Als vor einem halben Jahrhundert die erste Land-Ausgabe erschien, wusste man im Lande Luxemburg noch nichts vom Fernsehen – Télé Luxembourg wurde erst im Jahr darauf geboren – und auch nicht viel mehr von dem Mann namens Pierre Werner, der eine Woche zuvor in die Regierung berufen worden war, um sich um die Finanzen und die Armee zu kümmern.

Heute ist die europaweit legendäre Politfigur Pierre Werner bereits Geschichte und das Fernsehen eine Selbstverständlichkeit. Radio und Television haben sich in die Presselandschaft gedrängt und eine neue Art der Berichterstattung durchgedrückt: schneller, kürzer, oberflächlicher. Da sah schon so mancher das Ende der Printmedien heraufdämmern, die, aufwendig hergestellt und verteilt, nicht nur der Information hinterher hecheln, sondern deren Lektüre auch noch Zeit raubend und intellektuell strapaziös ist.

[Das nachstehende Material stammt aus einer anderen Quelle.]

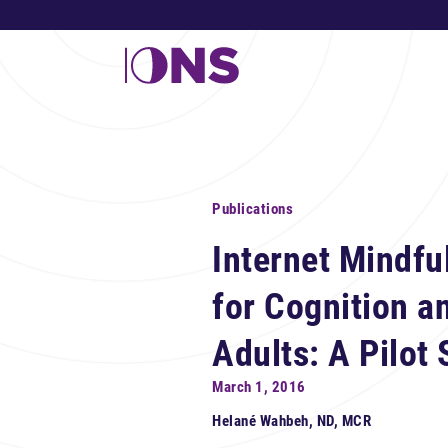
Publications
Internet Mindfu
for Cognition a
Adults: A Pilot 
March 1, 2016
Helané Wahbeh, ND, MCR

Aber es gibt sie trotzdem immer noch: die Wort, Tageblatt, Journal, Land und Revue. Ja, es sind in der Zwischenzeit sogar noch ein paar nationale Blätter hinzugekommen, die sich neben der staatlichen Pressehilfe offenbar auch eines gewissen Leserinteresses erfreuen, ansonsten es sie ja wohl nicht gäbe. Wie interessierte, aber nicht implizierte Zuschauer, die ein Landschaftskaleidoskop an sich vorbeiziehen lassen, haben unsere Zeitungen ein halbes Jahrhundert Ereignisse, Entwicklungen und Umwälzungen als aufmerksame, mal kritische, mal parteiische Beobachter verfolgt, ohne dabei selber in die Mühle der Mutation zu geraten.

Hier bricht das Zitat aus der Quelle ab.